Enfin, il faut ajouter 500 millions d'euros correspondant à l'effet de la réforme de l'impôt sur le revenu, compensés exactement par un effet inverse, à savoir 500 millions d'euros de moins-values de recettes pour la sécurité sociale liées à l'avoir fiscal.
Voilà ce qu'il faut dire si l'on recherche davantage de clarté.

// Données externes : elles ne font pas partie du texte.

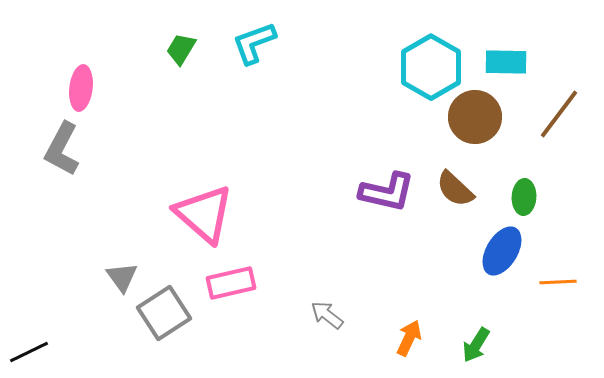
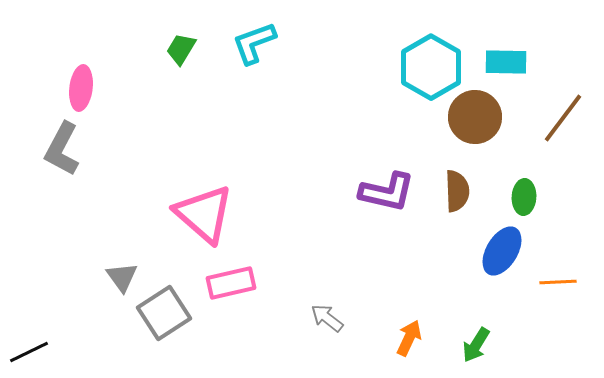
brown line: moved 4 px right, 4 px down
brown semicircle: moved 2 px right, 2 px down; rotated 135 degrees counterclockwise
gray arrow: moved 3 px down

Toutes ces données sont aujourd'hui sur la table et figurent dans les documents que nous publions en annexe de nos comptes, aussi bien en loi de finances qu'en loi de financement de la sécurité sociale.
Voilà pourquoi, également, la gestion de la sécurité sociale n'est pas et ne peut pas devenir un sous-produit de la gestion budgétaire de l'État. Elle est, par nature, une gestion à long terme. Une réforme des retraites, par exemple, produit pleinement ses effets au bout de plusieurs années. Il a fallu dix ans avant que la réforme de 1993 n'achève, pour l'essentiel, sa montée en régime ; il faudra cinq ans pour que les principaux éléments de celle de 2003 soient entièrement appliqués, vingt ans pour que tous les résultats attendus se matérialisent...
C'est vrai aussi pour l'assurance maladie, dont la réforme repose sur un changement profond des comportements. C'est dans la durée qu'elle montrera son efficacité. Des gains de court terme seraient faciles à obtenir : il suffirait de diminuer les droits ou d'augmenter les prélèvements. Mais nous savons que de tels gains seraient sans lendemain si le rythme d'augmentation des dépenses n'était pas sérieusement infléchi par la mise en oeuvre d'un principe de responsabilité généralisée.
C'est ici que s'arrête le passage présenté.